Since you have no idea how many parameters were passed, it would be best to loop through the arguments before looping through the arrays.
Hint 2
It isn’t necessary to use loops. You can use functions such as map(), reduce() or others if you want.
Hint 3
You will have to check if the current value is already on the array to be returned for every value.
Solutions
Solution 1 (Click to Show/Hide)
function uniteUnique(arr1, arr2, arr3) {
// Creates an empty array to store our final result.
const finalArray = [];
// Loop through the arguments object to truly make the program work with two or more arrays
// instead of 3.
for (let i = 0; i < arguments.length; i++) {
const arrayArguments = arguments[i];
// Loops through the array at hand
for (let j = 0; j < arrayArguments.length; j++) {
let indexValue = arrayArguments[j];
// Checks if the value is already on the final array.

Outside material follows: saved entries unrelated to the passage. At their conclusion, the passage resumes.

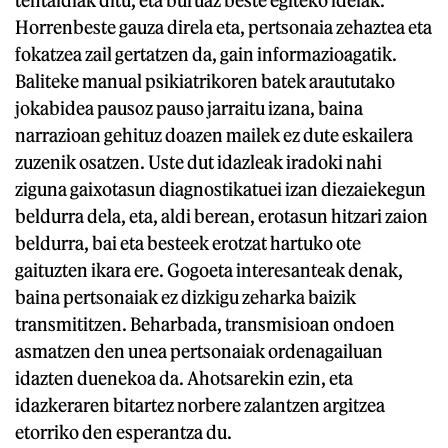
Horrenbeste gauza direla eta, pertsonaia zehaztea eta
fokatzea zail gertatzen da, gain informazioagatik.
Baliteke manual psikiatrikoren batek araututako
jokabidea pausoz pauso jarraitu izana, baina
narrazioan gehituz doazen mailek ez dute eskailera
zuzenik osatzen. Uste dut idazleak iradoki nahi
ziguna gaixotasun diagnostikatuei izan diezaiekegun
beldurra dela, eta, aldi berean, erotasun hitzari zaion
beldurra, bai eta besteek erotzat hartuko ote
gaituzten ikara ere. Gogoeta interesanteak denak,
baina pertsonaiak ez dizkigu zeharka baizik
transmititzen. Beharbada, transmisioan ondoen
asmatzen den unea pertsonaiak ordenagailuan
idazten duenekoa da. Ahotsarekin ezin, eta
idazkeraren bitartez norbere zalantzen argitzea
etorriko den esperantza du.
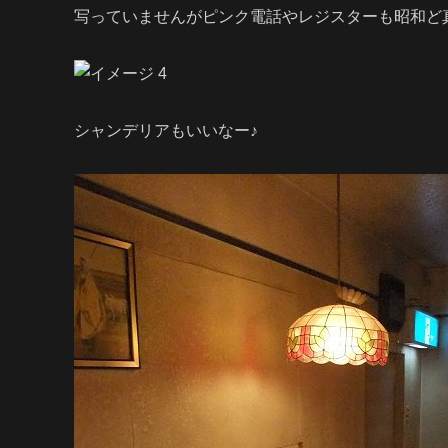
写っていませんがピンク電話やレジスターも昭和ど
シャンデリアもいいなー♪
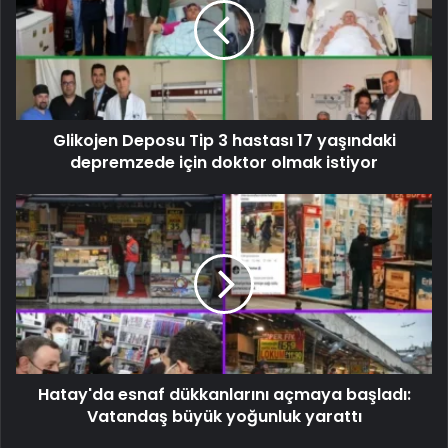
Glikojen Deposu Tip 3 hastası 17 yaşındaki
depremzede için doktor olmak istiyor
Hatay'da esnaf dükkanlarını açmaya başladı:
Vatandaş büyük yoğunluk yarattı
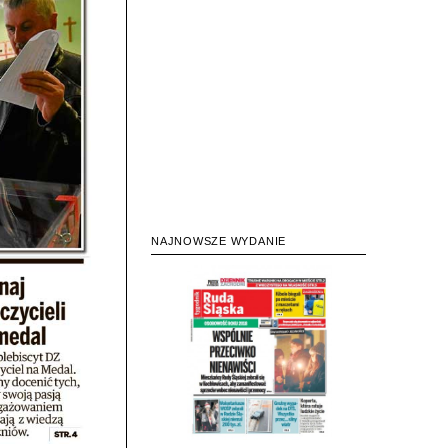
NAJNOWSZE WYDANIE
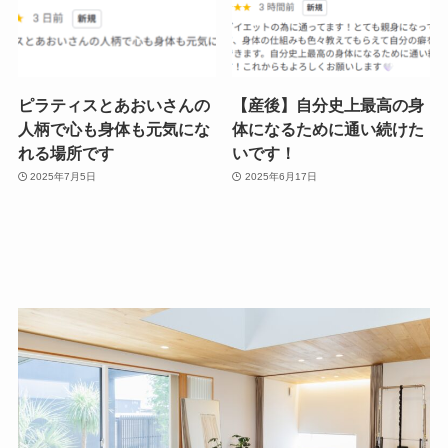
ピラティスとあおいさんの
【産後】自分史上最高の身
人柄で心も身体も元気にな
体になるために通い続けた
れる場所です
いです！
2025年7月5日
2025年6月17日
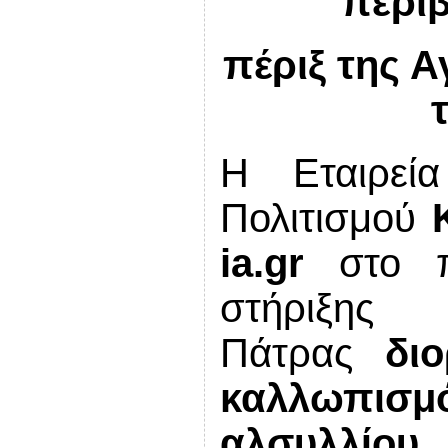
περι
πέριξ της Α
Η Εταιρεί
Πολιτισμού
ia
.
gr
στο πλ
στήριξ
Πάτρας
δι
καλλωπισμό
αλσυλλίο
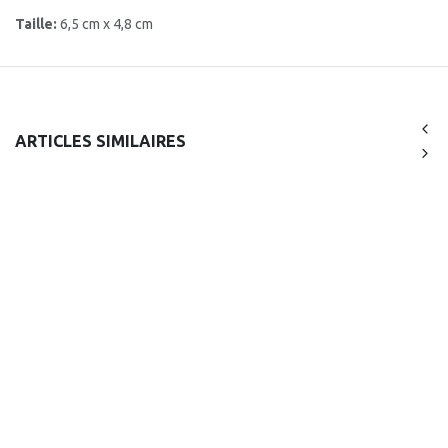
Taille:
6,5 cm x 4,8 cm
ARTICLES SIMILAIRES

if (finalArray.indexOf(indexValue) < 0) {
finalArray.push(indexValue);
}
}
}
return finalArray;
}
uniteUnique([1, 3, 2], [5, 2, 1, 4], [2, 1]);
Code Explanation
Create empty array finalResult to store the final result.

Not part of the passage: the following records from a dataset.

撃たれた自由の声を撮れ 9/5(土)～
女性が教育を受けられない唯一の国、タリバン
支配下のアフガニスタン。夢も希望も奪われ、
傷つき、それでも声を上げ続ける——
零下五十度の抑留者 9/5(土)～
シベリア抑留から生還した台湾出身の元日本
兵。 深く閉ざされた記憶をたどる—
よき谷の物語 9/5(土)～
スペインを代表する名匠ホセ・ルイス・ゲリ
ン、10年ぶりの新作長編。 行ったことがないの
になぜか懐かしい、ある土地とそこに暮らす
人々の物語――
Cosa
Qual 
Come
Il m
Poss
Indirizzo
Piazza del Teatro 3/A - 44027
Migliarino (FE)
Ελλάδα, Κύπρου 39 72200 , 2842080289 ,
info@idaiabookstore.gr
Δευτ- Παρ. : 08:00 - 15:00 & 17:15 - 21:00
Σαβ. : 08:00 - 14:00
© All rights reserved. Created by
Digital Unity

Loop through the arguments object in the outer loop and store it in arrayArguments.
The inner loop is used to loop through individual array elements.
If the element doesn’t already exist in finalArray, add it.
I used a spread operator to assign all arrays in the arguments object to one array, then iterated over them with reduce and find to remove the duplicate results.
function uniteUnique() {
return (
//Get all the arguments into an array
Array.from(arguments)
//Flatten the arrays within the array
.reduce(function(a, b){
return a.concat(b);}, [])
//Filter out the duplicates
.filter(function(val, i, arr){
return arr.indexOf(val) == i;})
)
}
Nice code, but I think the solution above yours is better, since you call ‘.filter()’ after every ‘.concat()’, which is unnecessary (and thus less efficient).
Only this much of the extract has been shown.